Your goal:
Take from the records below each line that holds "loops".

Extracted data:
* * * * * * * * *
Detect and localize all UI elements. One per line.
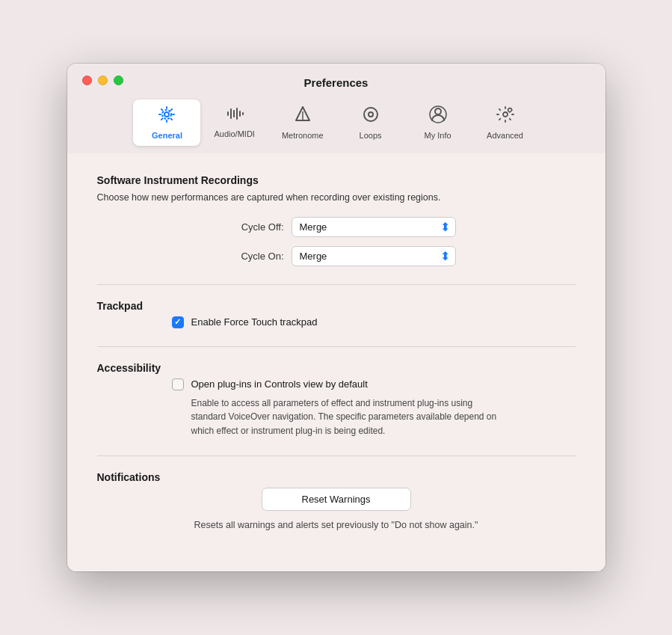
notifications-title: Notifications	[97, 471, 576, 483]
tab-metronome[interactable]: Metronome	[268, 99, 337, 146]
cycle-on-label: Cycle On:	[217, 251, 284, 262]
loops-icon	[362, 105, 380, 128]
svg-point-0	[164, 112, 169, 117]
svg-rect-2	[227, 111, 229, 116]
controls-view-checkbox[interactable]	[172, 378, 184, 390]
cycle-on-select-wrapper: Merge Replace Create Takes ⬍	[292, 246, 456, 266]
metronome-icon	[295, 105, 311, 128]
tab-general-label: General	[152, 131, 182, 140]
tab-my-info-label: My Info	[424, 131, 451, 140]
tab-loops[interactable]: Loops	[337, 99, 404, 146]
general-icon	[158, 105, 176, 128]
divider-1	[97, 284, 576, 285]
section-accessibility: Accessibility Open plug-ins in Controls …	[97, 362, 576, 438]
reset-button-row: Reset Warnings	[97, 488, 576, 511]
tab-metronome-label: Metronome	[282, 131, 324, 140]
software-instrument-desc: Choose how new performances are captured…	[97, 191, 576, 205]
tab-loops-label: Loops	[360, 131, 382, 140]
cycle-off-select[interactable]: Merge Replace Create Takes	[292, 217, 456, 237]
svg-point-10	[364, 108, 377, 121]
tabs-bar: General Audio/MIDI	[133, 99, 538, 153]
divider-2	[97, 346, 576, 347]
svg-point-11	[369, 112, 373, 117]
tab-advanced[interactable]: Advanced	[472, 99, 539, 146]
cycle-off-label: Cycle Off:	[217, 221, 284, 233]
tab-audio-midi-label: Audio/MIDI	[214, 129, 254, 138]
notifications-desc: Resets all warnings and alerts set previ…	[97, 518, 576, 533]
accessibility-desc: Enable to access all parameters of effec…	[191, 396, 505, 438]
svg-point-1	[162, 110, 171, 119]
svg-point-14	[503, 112, 508, 117]
cycle-off-select-wrapper: Merge Replace Create Takes ⬍	[292, 217, 456, 237]
cycle-on-select[interactable]: Merge Replace Create Takes	[292, 246, 456, 266]
svg-rect-5	[236, 108, 238, 120]
reset-warnings-button[interactable]: Reset Warnings	[262, 488, 411, 511]
section-software-instrument: Software Instrument Recordings Choose ho…	[97, 174, 576, 266]
controls-view-label: Open plug-ins in Controls view by defaul…	[191, 378, 368, 390]
section-notifications: Notifications Reset Warnings Resets all …	[97, 471, 576, 533]
force-touch-checkbox[interactable]	[172, 316, 184, 328]
title-bar: Preferences General	[67, 64, 605, 153]
my-info-icon	[429, 105, 447, 128]
maximize-button[interactable]	[114, 76, 123, 85]
svg-rect-6	[239, 111, 241, 117]
section-trackpad: Trackpad Enable Force Touch trackpad	[97, 300, 576, 328]
cycle-on-row: Cycle On: Merge Replace Create Takes ⬍	[97, 246, 576, 266]
minimize-button[interactable]	[98, 76, 108, 85]
svg-point-12	[435, 108, 441, 114]
accessibility-checkbox-row: Open plug-ins in Controls view by defaul…	[172, 378, 576, 390]
advanced-icon	[496, 105, 515, 128]
tab-advanced-label: Advanced	[487, 131, 523, 140]
svg-rect-4	[233, 110, 235, 117]
tab-my-info[interactable]: My Info	[404, 99, 472, 146]
accessibility-title: Accessibility	[97, 362, 576, 374]
close-button[interactable]	[82, 76, 92, 85]
svg-rect-3	[230, 108, 232, 119]
tab-audio-midi[interactable]: Audio/MIDI	[200, 99, 268, 146]
tab-general[interactable]: General	[133, 99, 200, 146]
software-instrument-title: Software Instrument Recordings	[97, 174, 576, 186]
force-touch-label: Enable Force Touch trackpad	[191, 316, 318, 328]
traffic-lights	[82, 76, 123, 85]
window-title: Preferences	[304, 76, 369, 89]
trackpad-title: Trackpad	[97, 300, 576, 312]
trackpad-checkbox-row: Enable Force Touch trackpad	[172, 316, 576, 328]
divider-3	[97, 455, 576, 456]
audio-midi-icon	[226, 105, 244, 126]
svg-rect-7	[242, 112, 244, 115]
content-area: Software Instrument Recordings Choose ho…	[67, 153, 605, 571]
preferences-window: Preferences General	[67, 64, 605, 571]
cycle-off-row: Cycle Off: Merge Replace Create Takes ⬍	[97, 217, 576, 237]
accessibility-block: Open plug-ins in Controls view by defaul…	[172, 378, 576, 438]
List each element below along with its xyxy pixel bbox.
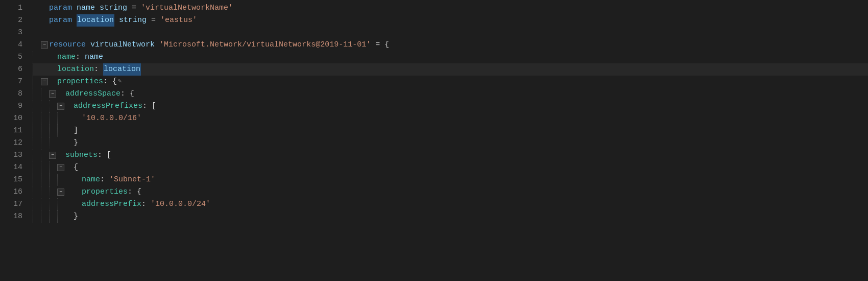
line-num-12: 12 [0,137,22,149]
line-num-3: 3 [0,27,22,39]
open-bracket-addressprefixes: [ [152,100,156,112]
prop-subnets: subnets [65,149,98,161]
code-line-13: − subnets : [ [33,149,868,161]
string-prefix-value: '10.0.0.0/16' [82,112,141,125]
code-line-16: − properties : { [33,186,868,198]
val-name: name [85,51,103,63]
line-num-17: 17 [0,198,22,210]
code-line-3 [33,27,868,39]
open-brace-resource: { [384,39,389,51]
code-line-4: − resource virtualNetwork 'Microsoft.Net… [33,39,868,51]
code-line-5: name : name [33,51,868,63]
code-line-8: − addressSpace : { [33,88,868,100]
line-num-10: 10 [0,112,22,125]
open-brace-properties: { [112,76,117,88]
colon-addressspace: : [120,88,125,100]
line-num-4: 4 [0,39,22,51]
code-line-10: '10.0.0.0/16' [33,112,868,125]
prop-addressprefix: addressPrefix [82,198,141,210]
line-num-9: 9 [0,100,22,112]
code-line-9: − addressPrefixes : [ [33,100,868,112]
prop-properties: properties [57,76,103,88]
code-content: param name string = 'virtualNetworkName'… [31,0,868,281]
colon-subnet-name: : [100,174,105,186]
location-highlighted: location [77,14,114,27]
equals-1: = [127,2,141,14]
equals-3: = [371,39,384,51]
location-value-highlighted: location [103,63,141,76]
line-number-gutter: 1 2 3 4 5 6 7 8 9 10 11 12 13 14 15 16 1… [0,0,31,281]
line-num-16: 16 [0,186,22,198]
close-bracket-addressprefixes: ] [74,125,78,137]
code-editor: 1 2 3 4 5 6 7 8 9 10 11 12 13 14 15 16 1… [0,0,868,281]
type-string-1: string [100,2,127,14]
param-name-identifier: name [77,2,95,14]
line-num-18: 18 [0,210,22,223]
code-line-17: addressPrefix : '10.0.0.0/24' [33,198,868,210]
fold-button-7[interactable]: − [41,78,48,85]
string-addressprefix: '10.0.0.0/24' [151,198,210,210]
keyword-param-1: param [49,2,72,14]
code-line-6: location : location [33,63,868,76]
pencil-icon: ✎ [118,77,122,86]
line-num-1: 1 [0,2,22,14]
close-brace-subnet-props: } [74,210,78,223]
fold-button-14[interactable]: − [57,164,64,171]
code-line-14: − { [33,161,868,174]
code-line-1: param name string = 'virtualNetworkName' [33,2,868,14]
open-bracket-subnets: [ [107,149,111,161]
code-line-11: ] [33,125,868,137]
colon-subnet-properties: : [128,186,132,198]
code-line-18: } [33,210,868,223]
keyword-param-2: param [49,14,72,27]
fold-button-13[interactable]: − [49,152,56,159]
line-num-11: 11 [0,125,22,137]
open-brace-subnet: { [74,161,78,174]
open-brace-addressspace: { [130,88,134,100]
line-num-7: 7 [0,76,22,88]
fold-button-8[interactable]: − [49,90,56,98]
code-line-7: − properties : { ✎ [33,76,868,88]
colon-location: : [94,63,99,76]
code-line-12: } [33,137,868,149]
line-num-6: 6 [0,63,22,76]
string-eastus: 'eastus' [160,14,197,27]
keyword-resource: resource [49,39,86,51]
code-line-2: param location string = 'eastus' [33,14,868,27]
resource-type-string: 'Microsoft.Network/virtualNetworks@2019-… [159,39,371,51]
close-brace-addressspace: } [74,137,78,149]
line-num-5: 5 [0,51,22,63]
string-virtual-network-name: 'virtualNetworkName' [141,2,233,14]
line-num-15: 15 [0,174,22,186]
line-num-13: 13 [0,149,22,161]
fold-button-16[interactable]: − [57,189,64,196]
open-brace-subnet-props: { [137,186,141,198]
fold-button-4[interactable]: − [41,41,48,49]
fold-button-9[interactable]: − [57,103,64,110]
prop-subnet-properties: properties [82,186,128,198]
string-subnet-name: 'Subnet-1' [109,174,155,186]
prop-subnet-name: name [82,174,100,186]
type-string-2: string [119,14,147,27]
colon-addressprefixes: : [142,100,147,112]
colon-name: : [76,51,80,63]
prop-name: name [57,51,76,63]
line-num-2: 2 [0,14,22,27]
line-num-8: 8 [0,88,22,100]
resource-name: virtualNetwork [90,39,155,51]
prop-addressspace: addressSpace [65,88,120,100]
line-num-14: 14 [0,161,22,174]
colon-properties: : [103,76,108,88]
colon-subnets: : [98,149,102,161]
code-line-15: name : 'Subnet-1' [33,174,868,186]
prop-location: location [57,63,94,76]
colon-addressprefix: : [141,198,146,210]
prop-addressprefixes: addressPrefixes [74,100,142,112]
equals-2: = [147,14,160,27]
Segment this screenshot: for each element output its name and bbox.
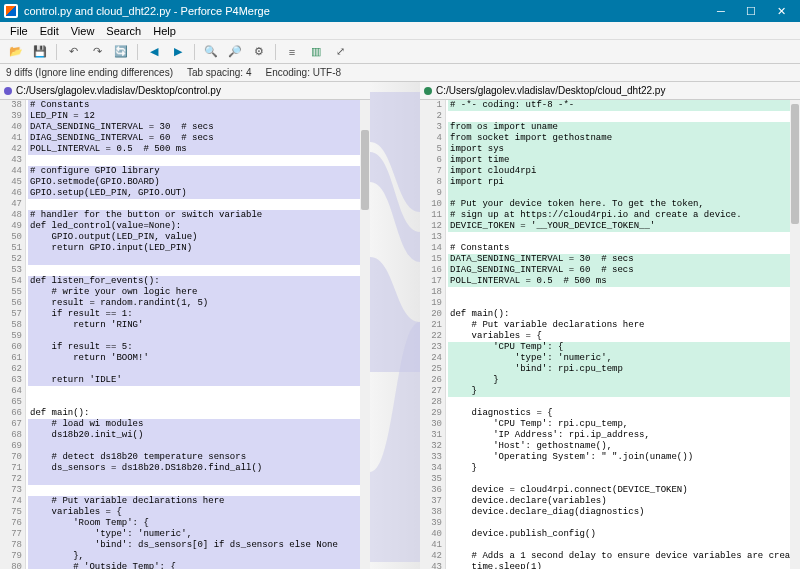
- left-pane: C:/Users/glagolev.vladislav/Desktop/cont…: [0, 82, 370, 569]
- menu-view[interactable]: View: [65, 23, 101, 39]
- separator: [56, 44, 57, 60]
- right-scrollbar[interactable]: [790, 100, 800, 569]
- toolbar: 📂 💾 ↶ ↷ 🔄 ◀ ▶ 🔍 🔎 ⚙ ≡ ▥ ⤢: [0, 40, 800, 64]
- left-file-path: C:/Users/glagolev.vladislav/Desktop/cont…: [16, 85, 221, 96]
- window-title: control.py and cloud_dht22.py - Perforce…: [24, 5, 706, 17]
- separator: [275, 44, 276, 60]
- expand-icon[interactable]: ⤢: [330, 42, 350, 62]
- app-icon: [4, 4, 18, 18]
- undo-icon[interactable]: ↶: [63, 42, 83, 62]
- diff-connector: [370, 82, 420, 569]
- right-gutter: 1234567891011121314151617181920212223242…: [420, 100, 446, 569]
- menu-file[interactable]: File: [4, 23, 34, 39]
- open-icon[interactable]: 📂: [6, 42, 26, 62]
- statusbar: 9 diffs (Ignore line ending differences)…: [0, 64, 800, 82]
- next-diff-icon[interactable]: ▶: [168, 42, 188, 62]
- diff-panes: C:/Users/glagolev.vladislav/Desktop/cont…: [0, 82, 800, 569]
- encoding: Encoding: UTF-8: [265, 67, 341, 78]
- right-code-area[interactable]: 1234567891011121314151617181920212223242…: [420, 100, 800, 569]
- right-lines: # -*- coding: utf-8 -*-from os import un…: [448, 100, 800, 569]
- menu-help[interactable]: Help: [147, 23, 182, 39]
- minimize-button[interactable]: ─: [706, 0, 736, 22]
- close-button[interactable]: ✕: [766, 0, 796, 22]
- left-scrollbar[interactable]: [360, 100, 370, 569]
- separator: [137, 44, 138, 60]
- redo-icon[interactable]: ↷: [87, 42, 107, 62]
- right-pane-header: C:/Users/glagolev.vladislav/Desktop/clou…: [420, 82, 800, 100]
- refresh-icon[interactable]: 🔄: [111, 42, 131, 62]
- diff-count: 9 diffs (Ignore line ending differences): [6, 67, 173, 78]
- right-pane: C:/Users/glagolev.vladislav/Desktop/clou…: [420, 82, 800, 569]
- prev-diff-icon[interactable]: ◀: [144, 42, 164, 62]
- left-dot-icon: [4, 87, 12, 95]
- separator: [194, 44, 195, 60]
- split-view-icon[interactable]: ▥: [306, 42, 326, 62]
- left-lines: # ConstantsLED_PIN = 12DATA_SENDING_INTE…: [28, 100, 370, 569]
- menubar: File Edit View Search Help: [0, 22, 800, 40]
- right-file-path: C:/Users/glagolev.vladislav/Desktop/clou…: [436, 85, 665, 96]
- find-icon[interactable]: 🔍: [201, 42, 221, 62]
- replace-icon[interactable]: 🔎: [225, 42, 245, 62]
- left-code-area[interactable]: 3839404142434445464748495051525354555657…: [0, 100, 370, 569]
- tab-spacing: Tab spacing: 4: [187, 67, 252, 78]
- list-view-icon[interactable]: ≡: [282, 42, 302, 62]
- save-icon[interactable]: 💾: [30, 42, 50, 62]
- left-pane-header: C:/Users/glagolev.vladislav/Desktop/cont…: [0, 82, 370, 100]
- maximize-button[interactable]: ☐: [736, 0, 766, 22]
- right-dot-icon: [424, 87, 432, 95]
- titlebar: control.py and cloud_dht22.py - Perforce…: [0, 0, 800, 22]
- menu-edit[interactable]: Edit: [34, 23, 65, 39]
- menu-search[interactable]: Search: [100, 23, 147, 39]
- left-gutter: 3839404142434445464748495051525354555657…: [0, 100, 26, 569]
- settings-icon[interactable]: ⚙: [249, 42, 269, 62]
* * * * * * * * *
Result for this task:
loops-icon	[362, 105, 380, 128]
tab-loops[interactable]: Loops	[337, 99, 404, 146]
tab-loops-label: Loops	[360, 131, 382, 140]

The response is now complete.